4 Answers

  1. In my opinion, this is a very strange concept. If you can call it a concept at all.

    Every concept exists in order to better understand or explain something, to offer new views, solutions, and useful consequences. What does “cultural appropriation”serve? – only reasons to be offended by some people and forbid something to other people. Such things are properly called ideology.

    So I don't agree with this concept. It seems to me that it is built on a very strange foundation.

    If you have expressed a certain idea, then your authorship is valuable, but you do not have ownership rights to it. Moreover, if other people have accepted it and started using it in some way , then this is already their idea. An idea is never someone else's, it can be either peculiar to someone or not. It's the same with culture: it does not suffer from the fact that it is used in an undistorted (at least maliciously) form. No one suffers from the fact that Dostoevsky is put on Broadway, and people around the world eat Oriental food with chopsticks. On the contrary, it is even flattering to many. Why, then, should Indians or Asians suffer from the fact that a modern European will wear a poncho or kimono? I don't understand.

    It's easy to take offense, and you can do anything. But with the concept, it becomes possible to justify yourself and try to prohibit others from doing something. But if your whole struggle for rights is based on “forbidding someone something”, then your struggle and your ideas are worthless.

  2. For us, Russians, this concept seems illogical. But we must not forget that the historical circumstances here are somewhat different from those in North America. The tragedy of Africans forced into slavery in the Americas with colossal sacrifices has long-lasting consequences and is very painful. It is this situation that creates a precedent: when white Americans use African-American cultural practices (and only a few decades have passed since the abolition of official racial segregation in the United States), it seems cynical. When white foreigners, such as Russians, enter the United States, they are automatically convicted of “cultural appropriation” in similar cases, which is not entirely fair, and therefore not common in Russia. Obviously, there are peoples who have experienced the pressure of the Russians as a large nation in the past, but it seems to me that their cultural customs and folk art are not used much on a national scale.

  3. White rap is a cultural appropriation. Only Negroes have the right to rap, write appropriate tracks, listen to this music and jump to it. And also wear low-cut wide trousers, dreadlocks, pendants-rings-chains, etc. And do the head so tynts-tynts right-left. If it is worn and done by a white man , then he takes away their cultural heritage from Negroes. Moreover, it doesn't matter what kind of Negroes they are – the descendants of the Yoruba and Kausa peoples who really invented rap – or any other people with dark skin color. Theoretically, a rap-reading mulatto or a black Tutsi also commits cultural appropriation, but social rights activists usually do not pay attention to such trifles. The main thing is that nothing should be allowed to whites – especially men.

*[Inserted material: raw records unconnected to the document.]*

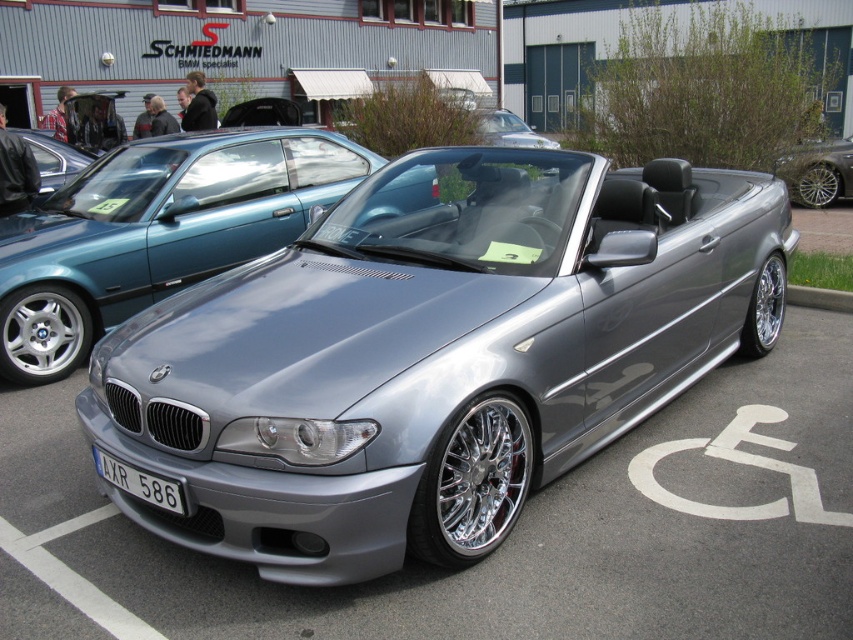 Where is `satin silver convertible at center`? Image resolution: width=853 pixels, height=640 pixels. satin silver convertible at center is located at coordinates (155, 232).

Where is `silver metallic car at right`? The width and height of the screenshot is (853, 640). silver metallic car at right is located at coordinates (817, 172).

At what (x,y) coordinates should I click in order to perform the action: click on silver metallic car at right. Please return your answer as a coordinate pair (x, y). The height and width of the screenshot is (640, 853). Looking at the image, I should click on (817, 172).

Is satin silver convertible at center to the left of silver metallic car at right from the viewer's perspective?

Indeed, satin silver convertible at center is positioned on the left side of silver metallic car at right.

Is point (169, 163) positioned after point (850, 134)?

No.

Identify the location of satin silver convertible at center. This screenshot has width=853, height=640. (155, 232). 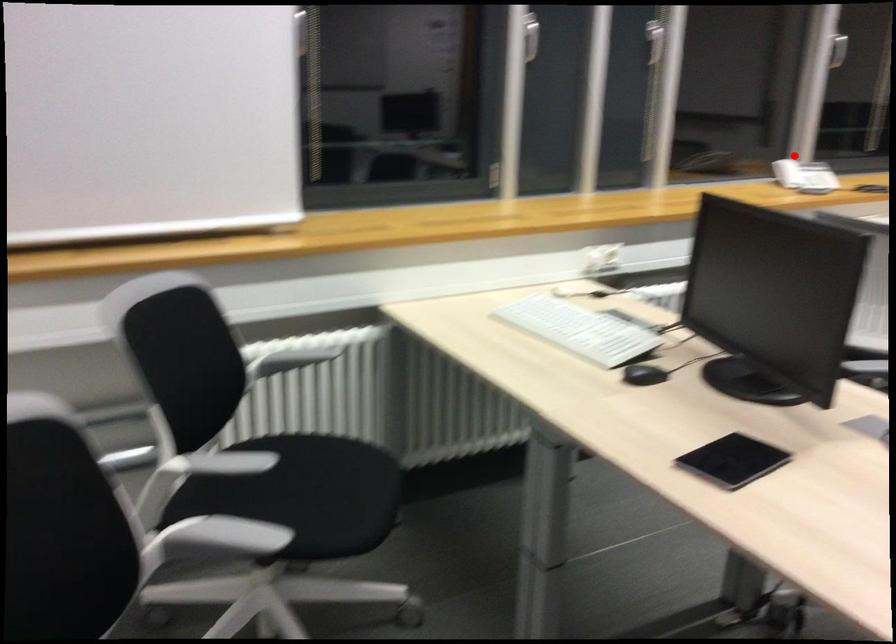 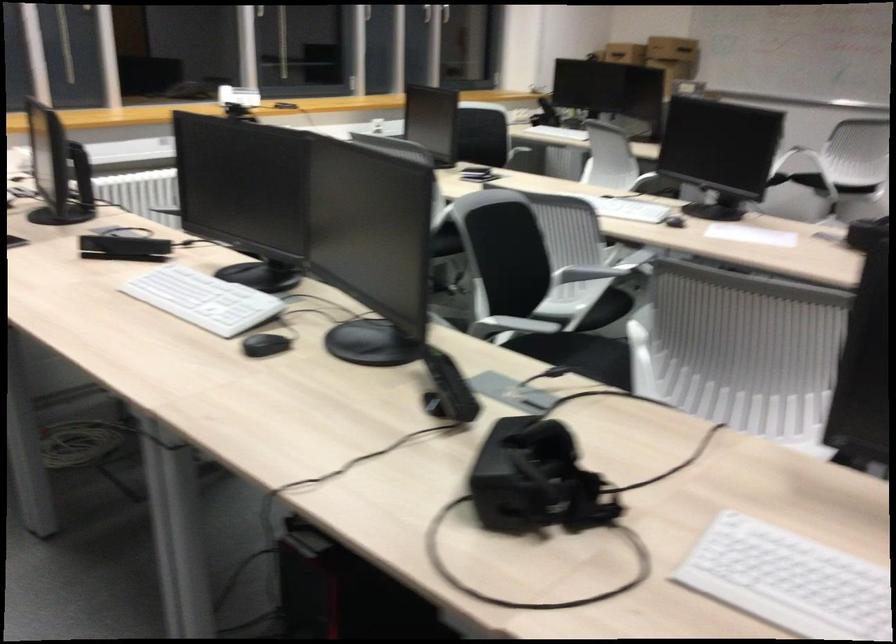 In the second image, find the point that corresponds to the highlighted location in the first image.

(238, 96) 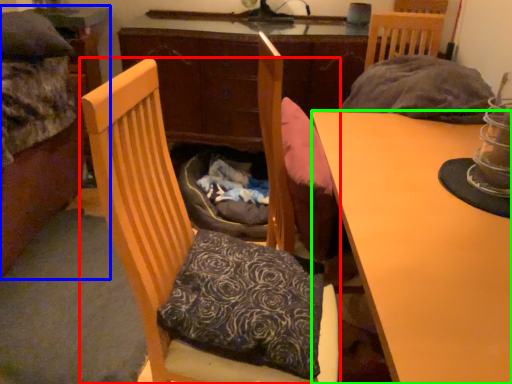 Question: Considering the real-world distances, which object is farthest from chair (highlighted by a red box)? bed (highlighted by a blue box) or desk (highlighted by a green box)?

Choices:
 (A) bed
 (B) desk

Answer: (A) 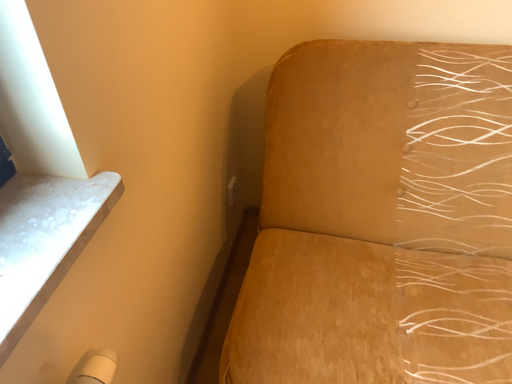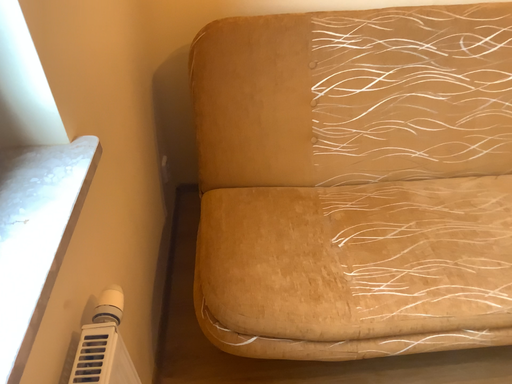 Question: How did the camera likely rotate when shooting the video?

    In the same way, non – Jews are not allowed to dance freilechs (7-40), men are not allowed to make faces like women when telling a joke, and no one but the Irish is allowed to dress in green for St. John's Day. Patrick and drink whiskey, the Irish can not again wear dreadlocks and tattoo their yin-yang.

    In short, this is a clinical delusion that is simply part of the modern libertarian European-American discourse, whose main goal is to establish a fascist dictatorship “nothing is allowed to anyone, especially white cisgender men” throughout the civilized world.

  4. This phenomenon is much closer than it seems. The heavy concept of” cultural appropriation ” is hardly familiar and understandable to a Russian person, but no matter how much the debate about it is older than in the United States.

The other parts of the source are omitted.